Buchanan Ingersoll & Rooney, Washington, DC
In Webber v. Commissioner,1 the Tax Court held that, under the "investor control" doctrine, taxpayer Jeffrey T. Webber was the actual owner of assets held in segregated accounts underlying certain life insurance policies, and that, accordingly, dividends, interest, capital gains, and other income received by the special purpose company set up to hold the accounts were directly includible in taxpayer's gross income under §61. The court nevertheless refused to impose the accuracy-related penalties assessed by the government, finding that the taxpayer had reasonably relied on professional tax advice.
Taxpayers that hold life insurance or annuity contracts are entitled to certain benefits under the Code that arguably make them more tax-favored than many other types of investments.
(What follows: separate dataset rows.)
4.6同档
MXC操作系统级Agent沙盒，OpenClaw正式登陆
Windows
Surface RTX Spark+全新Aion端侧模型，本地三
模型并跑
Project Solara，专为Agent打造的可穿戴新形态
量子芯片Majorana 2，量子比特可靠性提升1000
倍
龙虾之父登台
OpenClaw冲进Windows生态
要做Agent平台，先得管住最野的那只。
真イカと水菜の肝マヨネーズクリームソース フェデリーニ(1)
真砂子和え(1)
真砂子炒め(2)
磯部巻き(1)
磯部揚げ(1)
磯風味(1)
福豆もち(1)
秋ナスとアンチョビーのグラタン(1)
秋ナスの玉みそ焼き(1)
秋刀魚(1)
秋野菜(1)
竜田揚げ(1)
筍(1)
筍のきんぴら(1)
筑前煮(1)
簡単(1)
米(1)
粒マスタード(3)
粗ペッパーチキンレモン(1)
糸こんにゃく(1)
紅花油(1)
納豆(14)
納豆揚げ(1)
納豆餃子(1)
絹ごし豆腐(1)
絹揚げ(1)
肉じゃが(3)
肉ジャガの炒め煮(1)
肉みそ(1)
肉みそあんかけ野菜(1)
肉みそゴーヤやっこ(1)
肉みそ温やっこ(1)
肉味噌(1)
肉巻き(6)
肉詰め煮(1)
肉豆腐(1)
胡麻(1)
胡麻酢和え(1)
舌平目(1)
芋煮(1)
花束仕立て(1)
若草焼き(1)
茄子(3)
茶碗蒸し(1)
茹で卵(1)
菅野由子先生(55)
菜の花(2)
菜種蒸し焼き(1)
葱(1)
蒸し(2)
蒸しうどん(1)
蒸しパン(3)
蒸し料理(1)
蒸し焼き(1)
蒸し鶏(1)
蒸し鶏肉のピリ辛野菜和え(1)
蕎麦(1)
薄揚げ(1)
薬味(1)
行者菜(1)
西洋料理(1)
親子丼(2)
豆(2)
Under §72(e), the earnings - or "inside buildup" - of a life insurance contract are, in most cases, not taxable until actual receipt. If amounts are withdrawn from the contract, they are taxable only after the policyholder's investment in the contract has been recovered (commonly referred to as the "basis first" rule). In addition, §101(a) provides that amounts received under a life insurance contract by reason of the death of the insured are not includible in gross income unless the contract has been transferred "for a valuable consideration" by assignment or otherwise.
Under §72(b), an "exclusion ratio" is used to determine how much of an "amount received as an annuity" is included in gross income. While income inherent in an annuity contract is taxed ratably over the period that it is received, income on a deferred annuity contract is not taxed as it is earned.
Therefore, investing through the medium of life insurance or annuities allows for the deferral (or in the case of life insurance held until death, the elimination) of tax on income that would be taxed currently to the investor (as interest, dividends, or capital gain) in the absence of the insurance/annuity "wrapper."
A. Qualification as Life Insurance or Annuity Contract.
In order to be entitled to the benefits described above, the product in question must qualify as a "life insurance contract" or as an "annuity contract."
Under §7702, the term "life insurance contract" is a contract "which is a life insurance contract under the applicable law." In addition to qualifying as life insurance under local law, contract must meet one of two tests: the "cash value accumulation test" or the "guideline premium and cash value corridor" test. Certain common law characteristics of life insurance also may have to be present in order for a contract to qualify as a life insurance contract.
There is no similar statutory definition of "annuity contract." However, applicable Treasury regulations provide that an annuity contract is generally a contract issued by an insurance company that is "considered to be [an] annuity contract in accordance with the customary practice of life insurance companies."
B. Variable Contracts and the "Diversification" Rules.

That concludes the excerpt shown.